Pour aller plus loin dans l’exploitation des résultats concernant la "Connaissance/Reconnaissance/Méconnaissance du plurilinguisme des élèves" et avoir une idée plus précise des représentations de ces enseignants en matière de bi-plurilinguisme, un entretien collectif a été mené auprès des enseignants volontaires pour la mise en place du dispositif, prenant appui sur les premiers éléments de réponses qui étaient apparus grâce au questionnaire individuel. L’intégralité de la transcription de cet entretien se trouve en annexe 6. Voici les trois questions posées oralement afin de faire émerger leurs représentations :

1. Pour vous, qu’est-ce qu’une personne bilingue ?

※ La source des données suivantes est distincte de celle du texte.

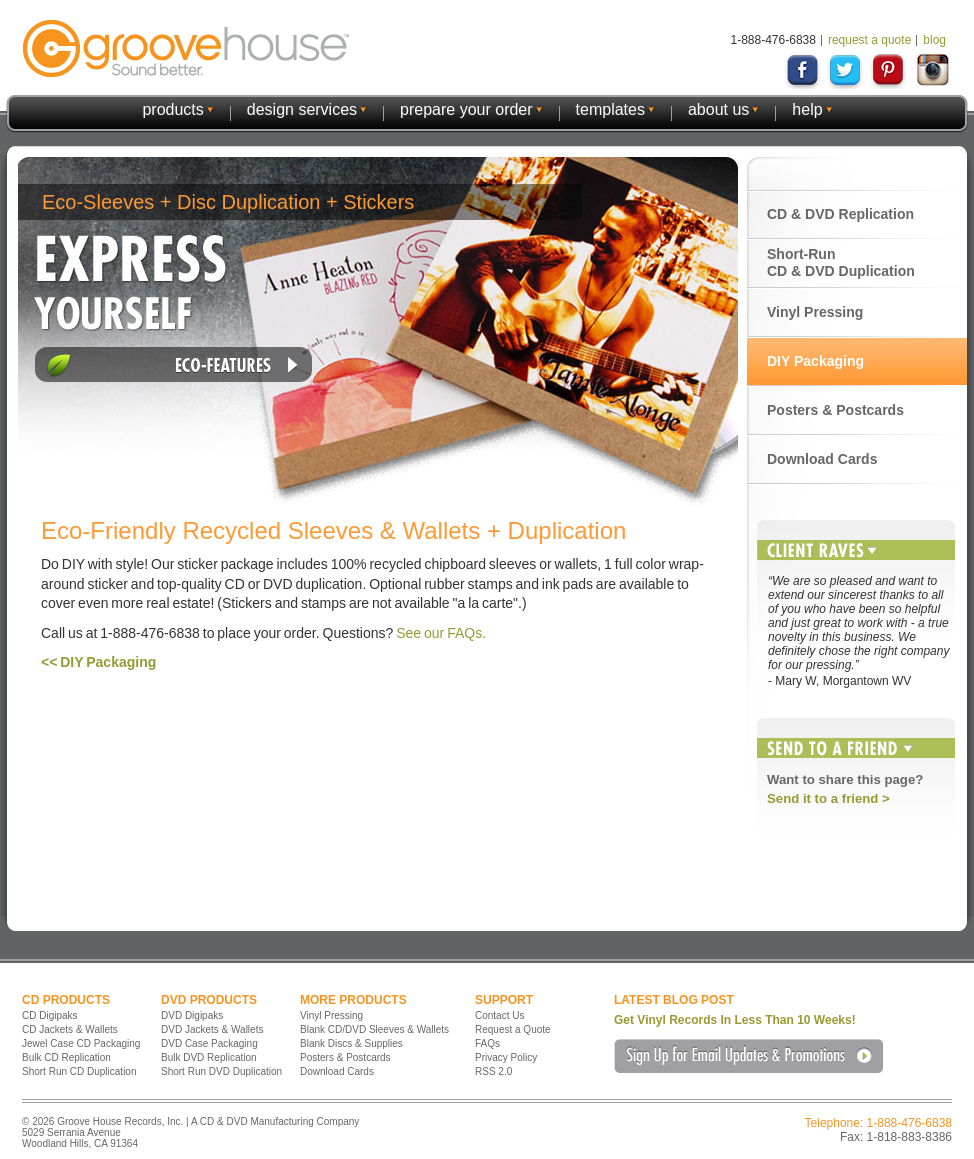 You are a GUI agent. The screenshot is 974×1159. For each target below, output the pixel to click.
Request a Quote (513, 1029)
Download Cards (822, 459)
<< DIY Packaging (98, 662)
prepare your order (466, 109)
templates (610, 109)
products (172, 109)
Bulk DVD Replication (209, 1057)
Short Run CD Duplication (79, 1071)
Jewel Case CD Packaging (81, 1043)
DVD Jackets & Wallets (212, 1029)
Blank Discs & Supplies (351, 1043)
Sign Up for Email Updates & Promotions (748, 1056)
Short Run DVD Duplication (221, 1071)
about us (718, 109)
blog (934, 40)
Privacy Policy (506, 1057)
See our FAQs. (441, 633)
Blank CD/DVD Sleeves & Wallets (374, 1029)
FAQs (487, 1043)
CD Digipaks (50, 1015)
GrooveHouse (186, 48)
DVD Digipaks (192, 1015)
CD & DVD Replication (840, 214)
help (807, 109)
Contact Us (499, 1015)
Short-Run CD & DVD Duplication (841, 262)
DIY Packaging (815, 361)
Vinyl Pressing (815, 312)
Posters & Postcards (835, 410)
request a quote (869, 40)
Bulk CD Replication (66, 1057)
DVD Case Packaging (209, 1043)
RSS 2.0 (493, 1071)
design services (302, 109)
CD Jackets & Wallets (70, 1029)
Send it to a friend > (828, 798)
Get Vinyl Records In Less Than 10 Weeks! (735, 1020) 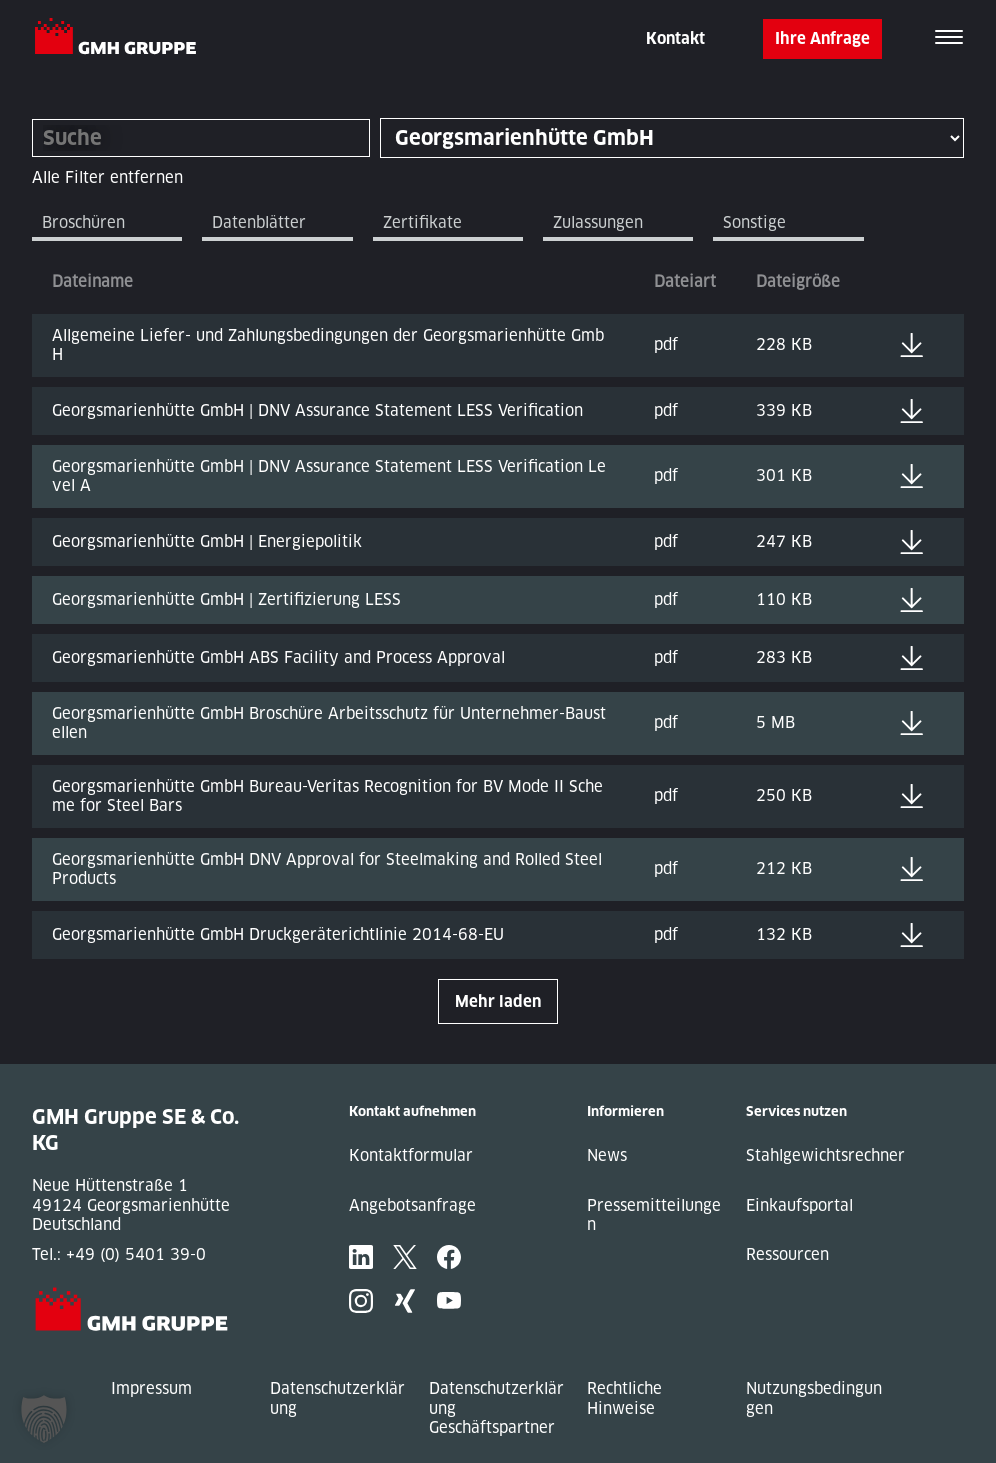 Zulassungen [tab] (598, 222)
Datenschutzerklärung (337, 1398)
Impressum (151, 1388)
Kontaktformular (411, 1155)
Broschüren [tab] (83, 222)
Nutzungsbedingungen (814, 1398)
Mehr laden (498, 1001)
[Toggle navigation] (949, 39)
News (607, 1155)
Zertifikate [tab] (422, 222)
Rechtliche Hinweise (624, 1398)
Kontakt (675, 38)
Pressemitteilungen (654, 1215)
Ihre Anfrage (822, 38)
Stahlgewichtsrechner (825, 1155)
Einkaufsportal (799, 1205)
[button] (44, 1419)
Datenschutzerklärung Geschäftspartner (496, 1408)
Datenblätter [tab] (259, 222)
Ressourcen (787, 1254)
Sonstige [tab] (754, 222)
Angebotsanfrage (412, 1205)
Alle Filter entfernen (107, 177)
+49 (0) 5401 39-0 (136, 1254)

2. Quel(s) conseil(s) donneriez-vous aux parents de vos élèves bi/plurilingues quant au choix de langue(s) à parler en famille ? Pour quelles raisons ?

3. Lors du questionnaire initial, plusieurs d’entre vous ont eu des difficultés à indiquer les langues pratiquées en dehors de l’école par vos élèves. Pouvez-vous expliquer pourquoi ?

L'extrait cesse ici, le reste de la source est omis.